Neutral / new obligations

  • price_ticks table grows. It already does; the replay use case doesn't materially increase write volume, only read volume.
  • Backend becomes the single authority on washout, even though the frontend computes margin level for display. The frontend's computed margin level is advisory only. If the frontend's computed value diverges from the backend's authoritative value (e.g. due to WS tick drop), the user might see a margin call notification slightly before/after the backend triggers it. Acceptable — show backend-side notifications via the portfolio WS channel; treat frontend display as best-effort.

Alternatives considered

Alternative A: Lenient (operator's original proposal)

If user was offline during a dip below 50% margin level and price recovered before they reconnect, no washout.

Rejected for the three reasons in Context. The cost concern that motivated it is solvable with cheap tick-replay; the determinism and fairness costs are not solvable without a wholesale model change.

Alternative B: Per-position mandatory stop-loss

Instead of account-level washouts, require every position to carry a mandatory stop-loss (e.g. at −70% of margin allocated to it). When the SL hits, the position closes regardless of user online state. No cascading margin-call washouts at all.

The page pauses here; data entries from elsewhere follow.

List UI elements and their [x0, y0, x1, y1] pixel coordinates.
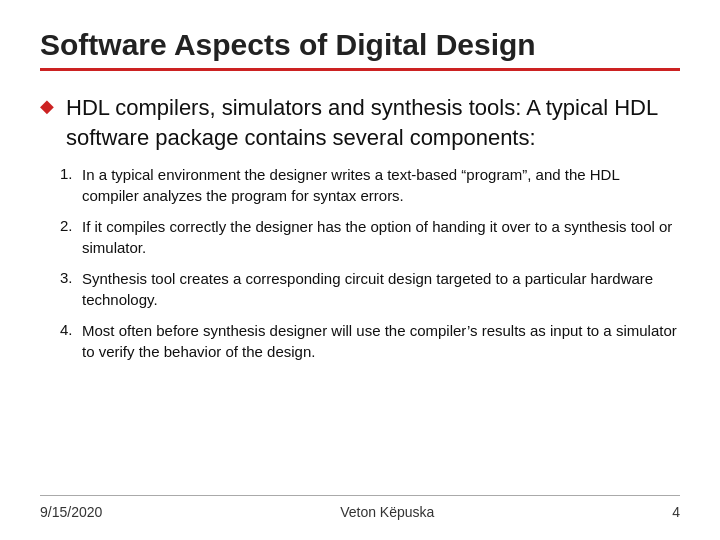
list-item: 1. In a typical environment the designer…: [60, 164, 680, 206]
footer: 9/15/2020 Veton Këpuska 4: [40, 495, 680, 520]
list-item: 3. Synthesis tool creates a correspondin…: [60, 268, 680, 310]
numbered-list: 1. In a typical environment the designer…: [60, 164, 680, 495]
main-bullet-text: HDL compilers, simulators and synthesis …: [66, 93, 680, 152]
item-number-2: 2.: [60, 217, 82, 234]
footer-page: 4: [672, 504, 680, 520]
main-bullet: ◆ HDL compilers, simulators and synthesi…: [40, 93, 680, 152]
item-text-2: If it compiles correctly the designer ha…: [82, 216, 680, 258]
slide-title: Software Aspects of Digital Design: [40, 28, 680, 62]
item-text-1: In a typical environment the designer wr…: [82, 164, 680, 206]
footer-author: Veton Këpuska: [340, 504, 434, 520]
item-text-4: Most often before synthesis designer wil…: [82, 320, 680, 362]
title-section: Software Aspects of Digital Design: [40, 28, 680, 85]
title-underline: [40, 68, 680, 71]
footer-date: 9/15/2020: [40, 504, 102, 520]
slide: Software Aspects of Digital Design ◆ HDL…: [0, 0, 720, 540]
list-item: 4. Most often before synthesis designer …: [60, 320, 680, 362]
item-number-4: 4.: [60, 321, 82, 338]
item-number-1: 1.: [60, 165, 82, 182]
bullet-diamond-icon: ◆: [40, 95, 54, 117]
list-item: 2. If it compiles correctly the designer…: [60, 216, 680, 258]
item-number-3: 3.: [60, 269, 82, 286]
item-text-3: Synthesis tool creates a corresponding c…: [82, 268, 680, 310]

Rejected. Removes the "margin level" mechanic the operator explicitly wanted (per the brainstorm). Also creates a different unfairness — a user with one large losing position and several small winners might lose the large one without protection from the winners' unrealised gains (which margin level computation would have considered).

Alternative C: Soft washout (close 50% of position, not full)

When margin level hits 50%, close half the largest losing position instead of all of it.

Rejected. Adds complexity for marginal benefit. The user can effectively achieve this by sizing positions smaller upfront, or by using stop-loss. Forex brokers occasionally implement this; rejected here for V1 simplicity.

Alternative D: Per-tick backend computation for all users

Recompute margin level for every user on every price tick.

Rejected on cost grounds at 50K-user scale. With ~5 open positions per user avg and ~1 tick/sec per instrument, that's 250K equity computations per second. Doable in Redis with smart indexing but unnecessary — the tick-replay approach achieves the same outcome at a fraction of the cost.

Note on the "tempted to weaken" risk

This ADR exists in part to defend its own decision. Three months from now, when a user posts an angry review about getting stopped out while their phone was in airplane mode, the temptation to "just let offline users have a free pass" will be strong. Resist it. The three reasons in Context don't change because someone is angry. Adjust the UX (better notifications, clearer in-app explanation, possibly a one-time "free pass" goodwill feature on first-ever washout per user) before adjusting the policy.

If a future ADR proposes to supersede this one, it must: - Address all three Context concerns (determinism, fairness, threshold meaning) with concrete mitigations, not hand-waves. - Quantify the exploit risk of the proposed alternative. - Get explicit operator sign-off on the trade-off, not a tactical concession to user pressure.